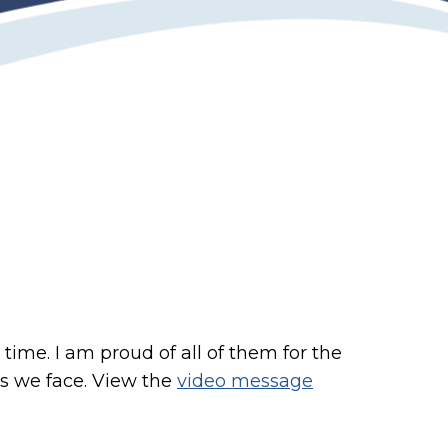
time. I am proud of all of them for the
es we face. View the
video message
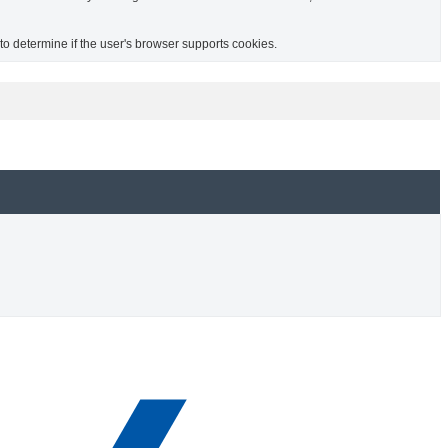
 to determine if the user's browser supports cookies.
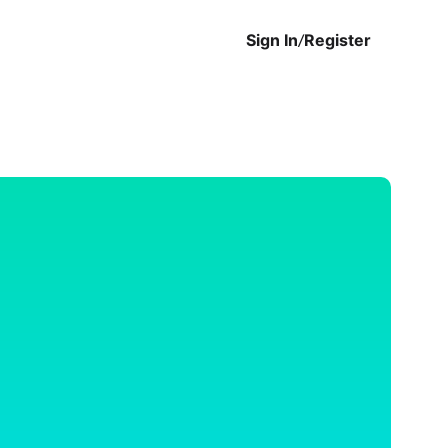
Sign In
/
Register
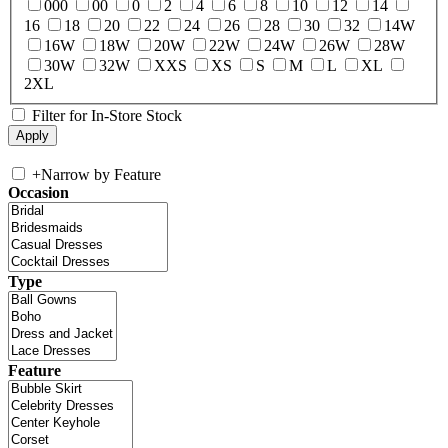
000
00
0
2
4
6
8
10
12
14
16
18
20
22
24
26
28
30
32
14W
16W
18W
20W
22W
24W
26W
28W
30W
32W
XXS
XS
S
M
L
XL
2XL
Filter for In-Store Stock
+
Narrow by Feature
Occasion
Type
Feature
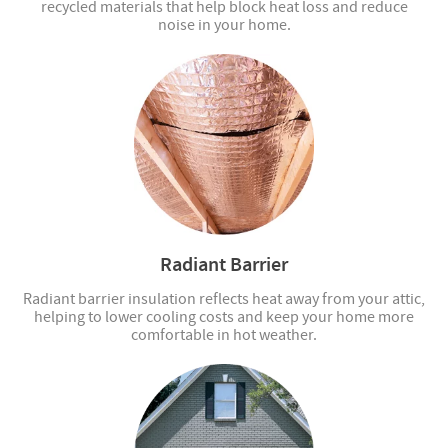
recycled materials that help block heat loss and reduce
noise in your home.
Radiant Barrier
Radiant barrier insulation reflects heat away from your attic,
helping to lower cooling costs and keep your home more
comfortable in hot weather.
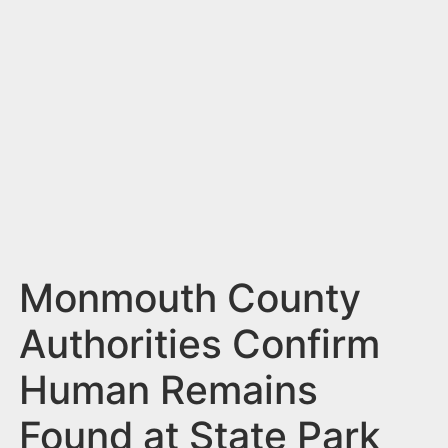
n
t
Monmouth County
Authorities Confirm
Human Remains
Found at State Park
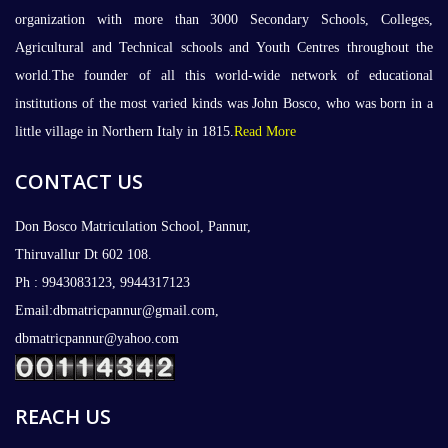
organization with more than 3000 Secondary Schools, Colleges,
Agricultural and Technical schools and Youth Centres throughout the
world.The founder of all this world-wide network of educational
institutions of the most varied kinds was John Bosco, who was born in a
little village in Northern Italy in 1815.
Read More
CONTACT US
Don Bosco Matriculation School, Pannur,
Thiruvallur Dt 602 108.
Ph : 9943083123, 9944317123
Email:dbmatricpannur@gmail.com,
dbmatricpannur@yahoo.com
REACH US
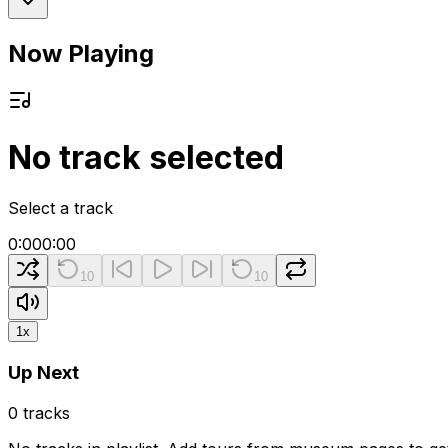
Now Playing
No track selected
Select a track
0:00
0:00
10
10
1
x
Up Next
0
tracks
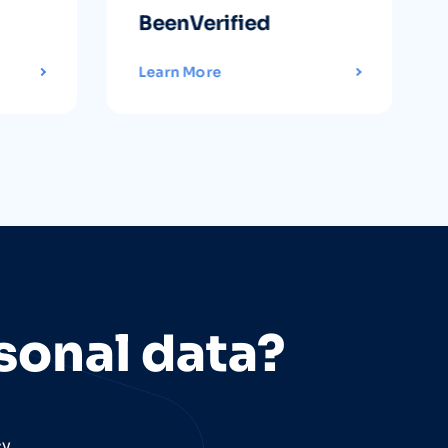
BeenVerified
Learn More
sonal data?
cy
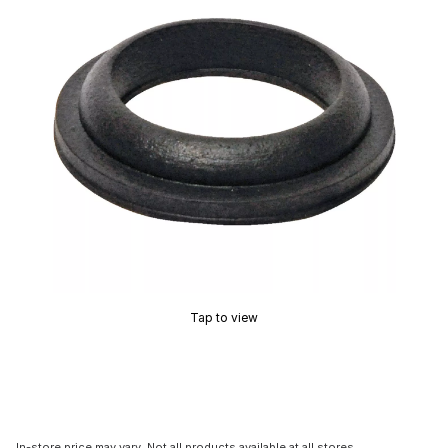
Tap to view
In-store price may vary. Not all products available at all stores.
--*--
» EXERCISE REQUIREMENTS: Please, leaving out all pictures, transcribe exactly the lines above from the one containing "es we face. View the" through the final line, both included.

» COMPLETED TASK:
es we face. View the
video message
 to determine if the user's browser supports cookies.
Sign In
/
Register
000
00
0
2
4
6
8
10
12
14
16
18
20
22
24
26
28
30
32
14W
16W
18W
20W
22W
24W
26W
28W
30W
32W
XXS
XS
S
M
L
XL
2XL
Filter for In-Store Stock
+
Narrow by Feature
Occasion
Type
Feature
recycled materials that help block heat loss and reduce
noise in your home.
Radiant Barrier
Radiant barrier insulation reflects heat away from your attic,
helping to lower cooling costs and keep your home more
comfortable in hot weather.
n
t
Monmouth County
Authorities Confirm
Human Remains
Found at State Park
organization with more than 3000 Secondary Schools, Colleges,
Agricultural and Technical schools and Youth Centres throughout the
world.The founder of all this world-wide network of educational
institutions of the most varied kinds was John Bosco, who was born in a
little village in Northern Italy in 1815.
Read More
CONTACT US
Don Bosco Matriculation School, Pannur,
Thiruvallur Dt 602 108.
Ph : 9943083123, 9944317123
Email:dbmatricpannur@gmail.com,
dbmatricpannur@yahoo.com
REACH US
Now Playing
No track selected
Select a track
0:00
0:00
10
10
1
x
Up Next
0
tracks
BeenVerified
Learn More
sonal data?
cy
Tap to view
In-store price may vary. Not all products available at all stores.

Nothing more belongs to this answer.